# THE TASK
Please retype the data in full and exactly; the pictures are not part of the copy.

Content starts

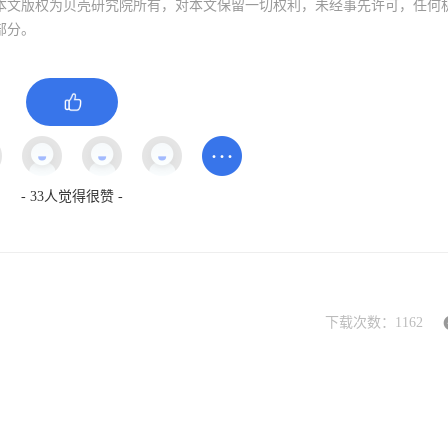
本文版权为贝壳研究院所有，对本文保留一切权利，未经事先许可，任何
部分。
-
33
人觉得很赞 -
下载次数：
1162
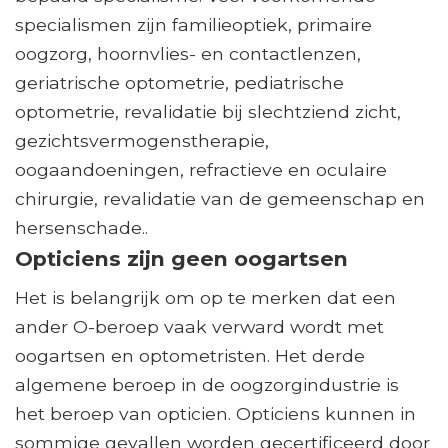
specialismen zijn familieoptiek, primaire
oogzorg, hoornvlies- en contactlenzen,
geriatrische optometrie, pediatrische
optometrie, revalidatie bij slechtziend zicht,
gezichtsvermogenstherapie,
oogaandoeningen, refractieve en oculaire
chirurgie, revalidatie van de gemeenschap en
hersenschade..
Opticiens zijn geen oogartsen
Het is belangrijk om op te merken dat een
ander O-beroep vaak verward wordt met
oogartsen en optometristen. Het derde
algemene beroep in de oogzorgindustrie is
het beroep van opticien. Opticiens kunnen in
sommige gevallen worden gecertificeerd door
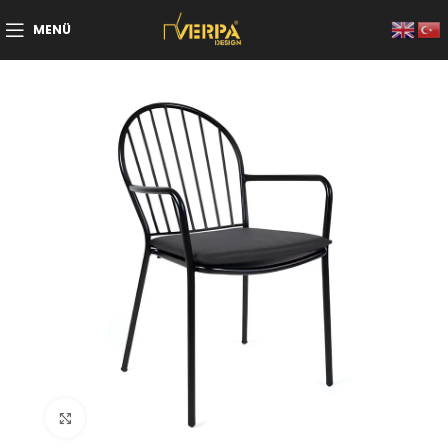
MENÜ
Büyütmek için tıklayın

Content ends

# ANSWER BOX
本文版权为贝壳研究院所有，对本文保留一切权利，未经事先许可，任何
部分。
-
33
人觉得很赞 -
下载次数：
1162
specialismen zijn familieoptiek, primaire
oogzorg, hoornvlies- en contactlenzen,
geriatrische optometrie, pediatrische
optometrie, revalidatie bij slechtziend zicht,
gezichtsvermogenstherapie,
oogaandoeningen, refractieve en oculaire
chirurgie, revalidatie van de gemeenschap en
hersenschade..
Opticiens zijn geen oogartsen
Het is belangrijk om op te merken dat een
ander O-beroep vaak verward wordt met
oogartsen en optometristen. Het derde
algemene beroep in de oogzorgindustrie is
het beroep van opticien. Opticiens kunnen in
sommige gevallen worden gecertificeerd door
MENÜ
Büyütmek için tıklayın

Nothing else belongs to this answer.